As the hint suggests, only suffixes get cached, and there are only N of them. This means that by the time the top-level function gets the result of its first recursive call (i.e. on a suffix of length N-1), the cache is already populated with the N-1 suffixes.
Now, assuming the N-1 last suffixes are already cached, the for-loop needs to make N-1 recursive calls, each taking O(1) (since the answer is already cached), totalling O(N). However, (pre-) building the cache of the last N-1 takes O(N^2) (explained below), totalling with O(N)+O(N^2) = O(N^2).
Proof by mathematical induction
This explanation can easily be translated to a formal proof using induction.

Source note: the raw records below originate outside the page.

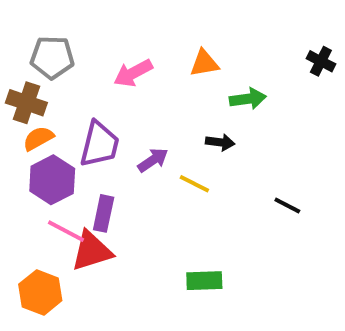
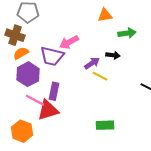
pink arrow: (133, 73) -> (69, 42), moved
purple trapezoid: (100, 144) -> (52, 56), turned 90
purple arrow: (153, 160) -> (92, 63), moved

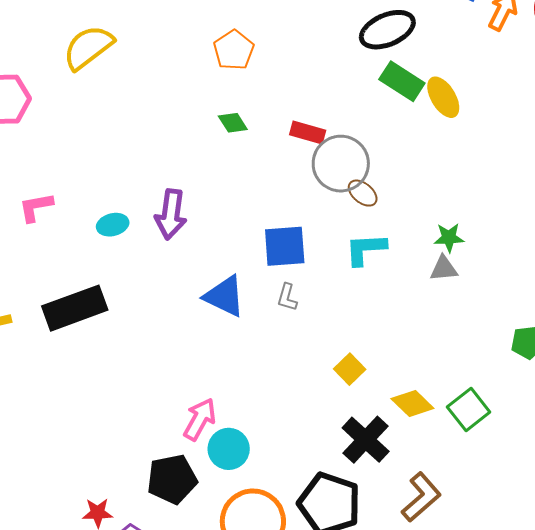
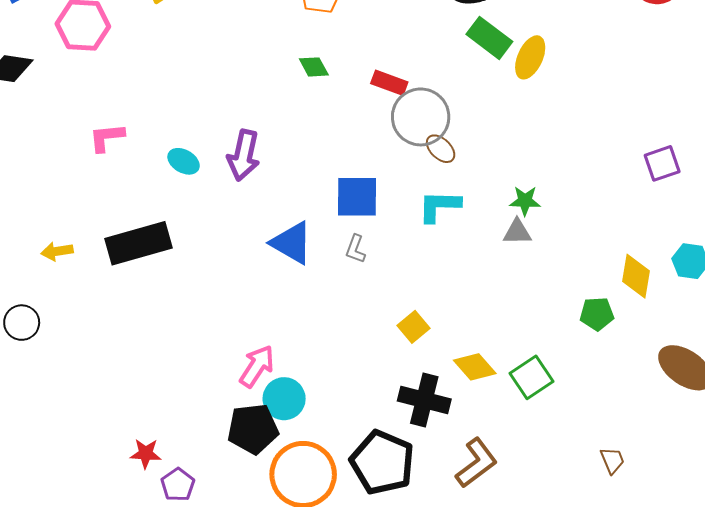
yellow ellipse: (443, 97) -> (530, 57), turned 51
cyan ellipse: (113, 225) -> (184, 161), turned 40
black cross: (366, 440) -> (424, 400), turned -33
black pentagon: (172, 479) -> (253, 429), moved

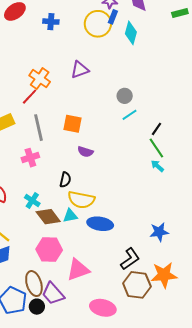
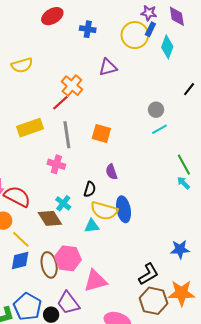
purple triangle: (80, 70) -> (108, 67), moved
black line: (156, 129) -> (189, 89), moved
purple semicircle: (85, 152) -> (111, 172), moved, turned 49
pink cross: (30, 158) -> (56, 164), turned 30
cyan cross: (32, 201) -> (63, 203), moved
brown diamond: (48, 217) -> (50, 218), moved
blue ellipse: (100, 224) -> (124, 209), moved, turned 65
brown ellipse: (34, 284) -> (49, 265), moved

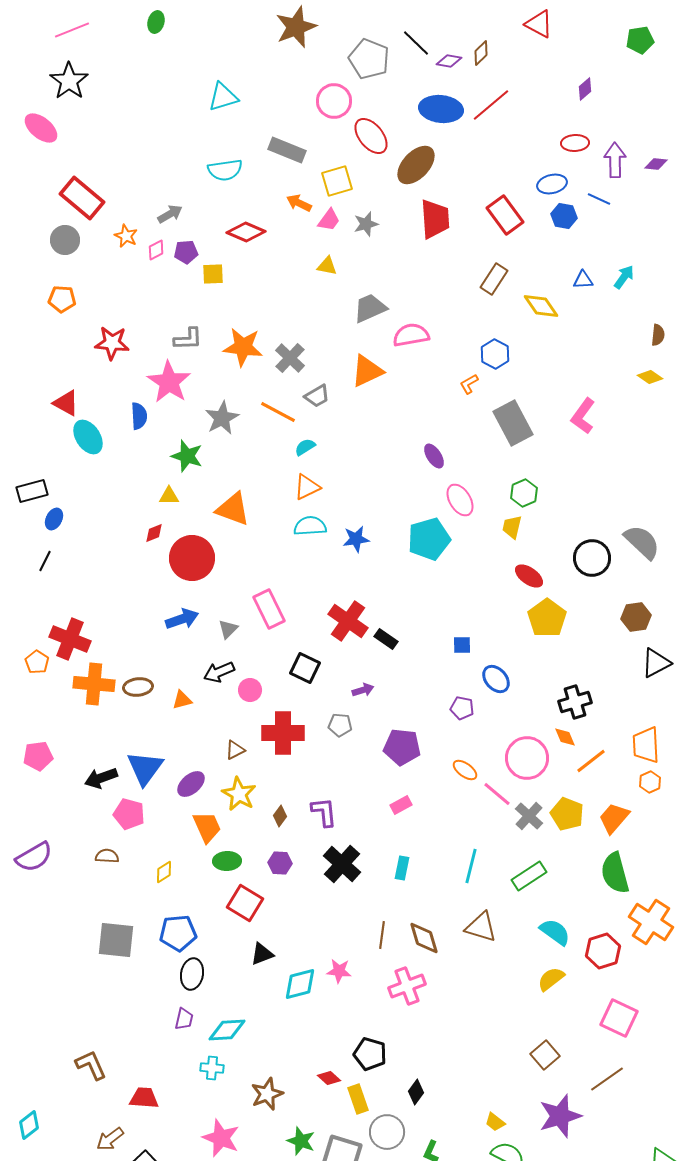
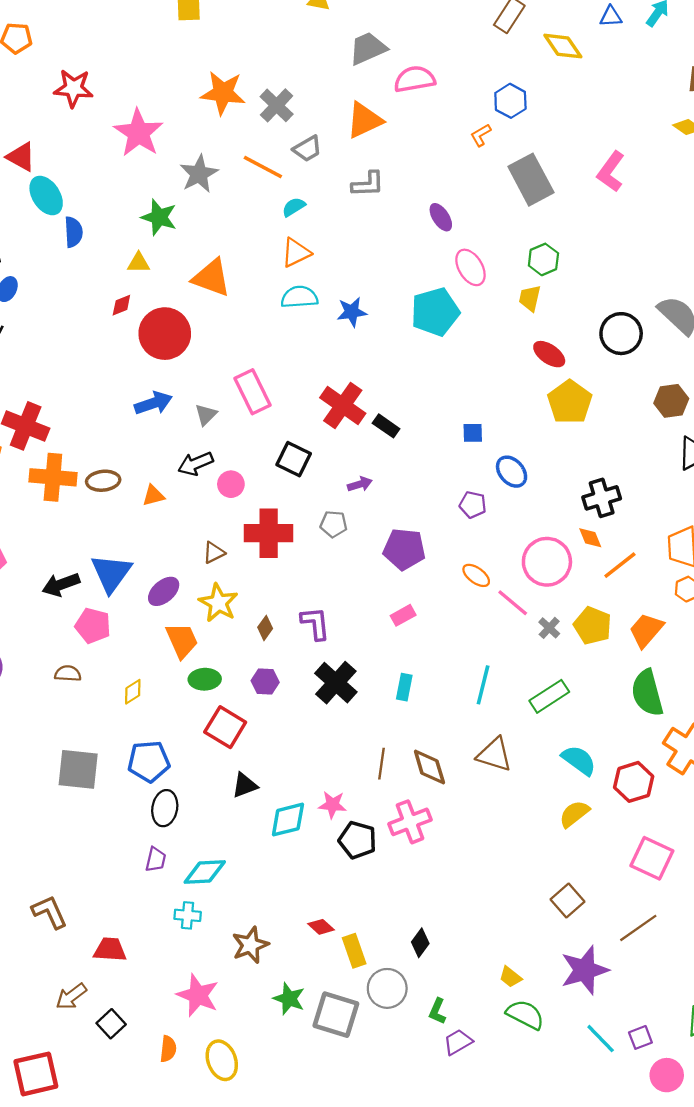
gray L-shape: (188, 339) -> (368, 184), moved
blue semicircle: (139, 416) -> (73, 232), moved
gray cross: (529, 816) -> (549, 628), size x0.7
black pentagon: (370, 1054) -> (358, 840), moved

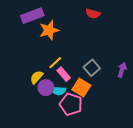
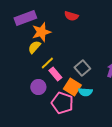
red semicircle: (93, 14) -> (71, 16), moved
yellow semicircle: (37, 77) -> (34, 47), moved
cyan semicircle: (58, 91) -> (85, 92), moved

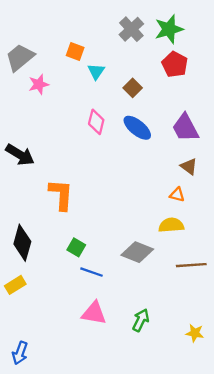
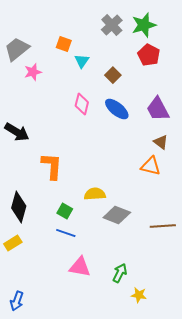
orange triangle: (177, 195) -> (151, 166), size x1.5
yellow semicircle: (171, 225) -> (95, 194), moved
blue line: (92, 272) -> (66, 233), moved
yellow star: (195, 333) -> (139, 295), moved

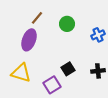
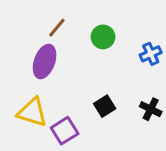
black cross: (98, 71) -> (151, 109), turned 32
purple square: (52, 85) -> (65, 131), moved

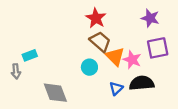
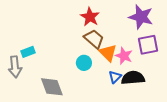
purple star: (150, 18) -> (141, 17), size x1.4
gray arrow: (16, 71) -> (15, 67), size x1.5
blue triangle: (116, 88) -> (115, 77), moved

Here is the gist of it:
(f(N)
being the number of operations required for the function to complete on an input of length N)
Induction hypothesis -- there exists a constant c
s.t. f(N) < c*N^2
.
The base case is trivial -- for a string of length 1, you can find a constant c
such that f(1) < c*N^2 = c
Induction step
Recap of the order things happen:
Step 1: the function first calls itself on the suffix of length N-1, building a cache containing the answer for the last N-1 suffixes
Step 2: the function then calls itself O(N) more times, each taking O(1) (thanks to this test: if (memoized.containsKey(input))
, and the fact that the cache has already been populated in Step 1).
So we get:
f(N+1) = f(N) + a*N < (by the hypothesis)
< c*N^2 + a*N < (for c large enough)
< c*N^2 + 2*c*N + c =
= c*(N+1)^2
Thus we got f(N+1) < c*(N+1)^2
, which completes the proof.
In General, the dimensions of the memoized table decide the complexity.
For a memoized table of only 1 dimension (memoized[n]) -> takes O(n) complexity, For a memoized table of only 2 dimensions (memoized[n][n]) -> takes O(n^2) complexity and so on.
Reason: In case of memoization, worst case complexity is the running time of the inputs for which none of its cases (overlapping sub-problems) are not cached (pre-calculated) yet.
Now, lets say the memoization table has 2 dimensions (memoization[n][n]). Worst case complexity can only be the maximum of dimensions of the memoization table. Hence, its worst case can be only reach upto O(n^2).
Thus the dimensions of the Memoization table basically decides the worst case time complexity.
Answer of @shx2 explains this mathematically.